## What needs to be done
Below are the records; collect from them each line containing the string "экземы".

(Saved data entries)
────

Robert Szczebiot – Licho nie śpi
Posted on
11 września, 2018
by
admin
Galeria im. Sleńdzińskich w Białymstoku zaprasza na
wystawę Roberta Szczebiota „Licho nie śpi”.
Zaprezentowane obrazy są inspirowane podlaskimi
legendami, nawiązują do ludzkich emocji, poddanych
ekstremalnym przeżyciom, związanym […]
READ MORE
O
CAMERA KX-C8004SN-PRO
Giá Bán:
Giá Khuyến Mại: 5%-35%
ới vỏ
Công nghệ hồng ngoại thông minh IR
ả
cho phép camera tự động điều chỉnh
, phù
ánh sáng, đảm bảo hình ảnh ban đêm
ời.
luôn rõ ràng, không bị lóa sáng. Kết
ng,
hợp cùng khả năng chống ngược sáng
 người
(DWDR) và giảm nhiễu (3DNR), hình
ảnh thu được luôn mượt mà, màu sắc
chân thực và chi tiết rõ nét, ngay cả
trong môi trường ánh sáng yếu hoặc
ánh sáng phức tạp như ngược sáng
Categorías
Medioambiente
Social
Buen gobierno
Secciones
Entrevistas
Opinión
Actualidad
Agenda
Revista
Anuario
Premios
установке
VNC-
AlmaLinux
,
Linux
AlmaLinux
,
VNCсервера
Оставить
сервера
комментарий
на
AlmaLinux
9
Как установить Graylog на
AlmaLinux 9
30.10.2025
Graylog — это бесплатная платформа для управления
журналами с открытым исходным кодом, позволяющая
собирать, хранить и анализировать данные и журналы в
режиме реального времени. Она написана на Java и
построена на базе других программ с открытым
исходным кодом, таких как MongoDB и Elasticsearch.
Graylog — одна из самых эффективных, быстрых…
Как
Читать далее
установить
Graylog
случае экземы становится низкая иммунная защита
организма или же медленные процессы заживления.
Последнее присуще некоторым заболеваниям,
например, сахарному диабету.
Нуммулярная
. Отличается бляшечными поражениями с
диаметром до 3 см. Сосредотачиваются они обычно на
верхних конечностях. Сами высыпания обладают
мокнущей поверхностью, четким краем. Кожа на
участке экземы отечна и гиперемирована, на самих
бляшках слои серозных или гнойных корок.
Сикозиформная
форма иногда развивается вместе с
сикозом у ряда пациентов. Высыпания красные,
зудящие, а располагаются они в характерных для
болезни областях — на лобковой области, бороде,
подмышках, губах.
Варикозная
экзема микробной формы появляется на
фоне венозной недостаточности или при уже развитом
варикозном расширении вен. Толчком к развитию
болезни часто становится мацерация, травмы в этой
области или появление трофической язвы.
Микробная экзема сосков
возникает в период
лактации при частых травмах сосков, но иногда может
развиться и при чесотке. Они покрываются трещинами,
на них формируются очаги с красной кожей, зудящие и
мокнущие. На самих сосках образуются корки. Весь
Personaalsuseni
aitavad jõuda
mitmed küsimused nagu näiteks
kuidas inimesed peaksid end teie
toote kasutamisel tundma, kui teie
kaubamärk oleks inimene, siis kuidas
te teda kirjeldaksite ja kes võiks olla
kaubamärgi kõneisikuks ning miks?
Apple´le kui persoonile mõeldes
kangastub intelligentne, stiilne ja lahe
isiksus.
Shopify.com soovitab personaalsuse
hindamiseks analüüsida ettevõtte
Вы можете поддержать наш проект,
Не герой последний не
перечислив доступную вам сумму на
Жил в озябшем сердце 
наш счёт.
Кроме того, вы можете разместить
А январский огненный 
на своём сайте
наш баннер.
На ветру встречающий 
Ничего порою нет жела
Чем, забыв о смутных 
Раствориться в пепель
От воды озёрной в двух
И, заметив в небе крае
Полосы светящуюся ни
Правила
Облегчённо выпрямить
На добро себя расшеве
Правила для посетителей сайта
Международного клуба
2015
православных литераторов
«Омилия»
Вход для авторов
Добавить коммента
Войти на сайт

────

## Written reply
случае экземы становится низкая иммунная защита
участке экземы отечна и гиперемирована, на самих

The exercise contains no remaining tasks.